Material provided:
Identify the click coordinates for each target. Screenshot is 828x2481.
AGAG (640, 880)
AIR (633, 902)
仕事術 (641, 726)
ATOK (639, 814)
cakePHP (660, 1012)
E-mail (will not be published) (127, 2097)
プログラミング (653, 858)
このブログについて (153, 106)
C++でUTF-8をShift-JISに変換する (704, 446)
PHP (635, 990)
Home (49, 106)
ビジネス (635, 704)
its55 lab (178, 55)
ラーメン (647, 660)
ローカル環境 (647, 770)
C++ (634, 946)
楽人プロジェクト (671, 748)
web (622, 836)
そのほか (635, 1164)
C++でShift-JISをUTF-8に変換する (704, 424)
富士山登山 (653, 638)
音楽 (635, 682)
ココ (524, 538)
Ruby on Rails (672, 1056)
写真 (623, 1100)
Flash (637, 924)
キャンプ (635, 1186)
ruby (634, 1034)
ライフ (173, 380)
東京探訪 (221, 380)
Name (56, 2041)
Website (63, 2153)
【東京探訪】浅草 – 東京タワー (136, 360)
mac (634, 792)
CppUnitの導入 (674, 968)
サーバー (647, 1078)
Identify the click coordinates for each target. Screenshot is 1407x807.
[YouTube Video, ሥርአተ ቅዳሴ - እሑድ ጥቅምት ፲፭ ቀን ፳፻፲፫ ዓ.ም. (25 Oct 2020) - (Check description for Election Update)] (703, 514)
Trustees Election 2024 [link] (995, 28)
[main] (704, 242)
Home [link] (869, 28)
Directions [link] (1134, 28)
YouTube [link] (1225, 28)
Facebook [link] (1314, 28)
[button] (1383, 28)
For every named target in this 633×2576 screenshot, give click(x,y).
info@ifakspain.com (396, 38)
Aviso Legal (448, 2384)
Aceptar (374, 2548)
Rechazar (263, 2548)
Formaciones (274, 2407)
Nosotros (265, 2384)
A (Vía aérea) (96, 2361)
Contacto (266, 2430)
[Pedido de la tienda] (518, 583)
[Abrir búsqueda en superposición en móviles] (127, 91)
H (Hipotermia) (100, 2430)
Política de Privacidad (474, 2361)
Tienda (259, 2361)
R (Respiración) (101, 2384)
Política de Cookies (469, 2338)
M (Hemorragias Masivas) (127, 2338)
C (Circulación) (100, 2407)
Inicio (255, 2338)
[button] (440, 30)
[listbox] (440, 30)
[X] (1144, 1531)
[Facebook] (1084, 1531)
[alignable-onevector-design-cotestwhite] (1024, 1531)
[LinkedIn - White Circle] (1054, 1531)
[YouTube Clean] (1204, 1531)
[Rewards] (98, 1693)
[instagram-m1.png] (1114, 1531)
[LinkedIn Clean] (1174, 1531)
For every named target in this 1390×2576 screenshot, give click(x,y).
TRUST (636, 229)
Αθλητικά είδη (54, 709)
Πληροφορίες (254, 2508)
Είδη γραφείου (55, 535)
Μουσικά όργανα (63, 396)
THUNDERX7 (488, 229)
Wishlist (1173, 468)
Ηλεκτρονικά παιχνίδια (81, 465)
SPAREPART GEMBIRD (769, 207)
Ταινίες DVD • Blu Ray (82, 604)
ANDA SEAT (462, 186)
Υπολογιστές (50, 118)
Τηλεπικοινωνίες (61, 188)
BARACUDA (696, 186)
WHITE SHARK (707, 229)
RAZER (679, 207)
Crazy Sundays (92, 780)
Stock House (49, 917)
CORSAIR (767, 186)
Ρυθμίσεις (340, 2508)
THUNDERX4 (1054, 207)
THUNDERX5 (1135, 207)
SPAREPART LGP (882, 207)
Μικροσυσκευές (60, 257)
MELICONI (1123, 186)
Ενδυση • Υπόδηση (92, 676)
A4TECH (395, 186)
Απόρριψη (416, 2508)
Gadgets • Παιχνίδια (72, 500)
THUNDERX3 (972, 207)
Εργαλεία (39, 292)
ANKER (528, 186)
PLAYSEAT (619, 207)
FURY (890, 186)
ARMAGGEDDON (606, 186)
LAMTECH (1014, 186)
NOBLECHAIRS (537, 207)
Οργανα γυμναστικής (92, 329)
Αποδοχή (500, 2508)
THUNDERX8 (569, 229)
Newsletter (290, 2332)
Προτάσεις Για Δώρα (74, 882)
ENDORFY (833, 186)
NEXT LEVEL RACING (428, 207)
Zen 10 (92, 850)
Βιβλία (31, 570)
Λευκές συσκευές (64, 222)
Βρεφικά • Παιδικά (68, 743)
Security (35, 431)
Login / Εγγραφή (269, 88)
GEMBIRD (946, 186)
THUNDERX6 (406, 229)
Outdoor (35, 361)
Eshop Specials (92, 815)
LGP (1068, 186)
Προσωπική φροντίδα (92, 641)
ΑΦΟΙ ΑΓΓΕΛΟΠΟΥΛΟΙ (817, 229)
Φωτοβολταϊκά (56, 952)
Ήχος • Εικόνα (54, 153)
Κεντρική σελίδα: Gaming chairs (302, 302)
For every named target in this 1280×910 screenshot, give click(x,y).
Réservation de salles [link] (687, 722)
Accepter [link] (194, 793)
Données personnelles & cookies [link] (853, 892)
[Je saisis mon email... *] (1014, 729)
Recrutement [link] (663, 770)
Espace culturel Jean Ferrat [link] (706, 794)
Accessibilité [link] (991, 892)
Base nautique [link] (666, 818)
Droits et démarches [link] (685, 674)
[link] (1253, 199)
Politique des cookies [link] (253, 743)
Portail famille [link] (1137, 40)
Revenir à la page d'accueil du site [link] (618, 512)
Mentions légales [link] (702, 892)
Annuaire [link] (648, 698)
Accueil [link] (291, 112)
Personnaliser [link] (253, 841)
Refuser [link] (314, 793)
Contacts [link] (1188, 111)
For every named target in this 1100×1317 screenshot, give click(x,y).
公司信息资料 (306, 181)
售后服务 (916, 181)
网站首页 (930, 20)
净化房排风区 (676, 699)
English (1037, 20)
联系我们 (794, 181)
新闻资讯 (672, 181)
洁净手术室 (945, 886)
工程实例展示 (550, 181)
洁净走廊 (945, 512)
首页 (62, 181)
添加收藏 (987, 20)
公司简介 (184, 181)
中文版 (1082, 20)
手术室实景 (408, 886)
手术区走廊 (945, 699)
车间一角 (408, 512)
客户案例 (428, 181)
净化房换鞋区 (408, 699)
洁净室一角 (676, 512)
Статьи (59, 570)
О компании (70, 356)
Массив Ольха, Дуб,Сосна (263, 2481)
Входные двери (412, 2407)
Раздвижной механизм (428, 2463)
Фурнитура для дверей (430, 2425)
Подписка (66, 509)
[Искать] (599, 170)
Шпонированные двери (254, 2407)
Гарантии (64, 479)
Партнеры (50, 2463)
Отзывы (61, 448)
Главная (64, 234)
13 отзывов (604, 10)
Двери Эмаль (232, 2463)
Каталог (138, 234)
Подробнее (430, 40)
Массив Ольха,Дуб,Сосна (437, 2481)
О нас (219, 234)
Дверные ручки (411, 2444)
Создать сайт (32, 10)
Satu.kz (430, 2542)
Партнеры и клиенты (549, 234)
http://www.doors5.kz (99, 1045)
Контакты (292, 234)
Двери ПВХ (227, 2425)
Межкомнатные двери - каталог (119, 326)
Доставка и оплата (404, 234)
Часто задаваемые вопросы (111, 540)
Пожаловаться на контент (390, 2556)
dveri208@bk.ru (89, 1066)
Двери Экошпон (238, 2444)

Exercise aim: Output must be limited to the lines beginning with the one that contains "Межкомнатные двери - каталог (119, 326)" and ending with the last line of the entries, reproduced exactly.

Result:
Межкомнатные двери - каталог (119, 326)
Доставка и оплата (404, 234)
Часто задаваемые вопросы (111, 540)
Пожаловаться на контент (390, 2556)
dveri208@bk.ru (89, 1066)
Двери Экошпон (238, 2444)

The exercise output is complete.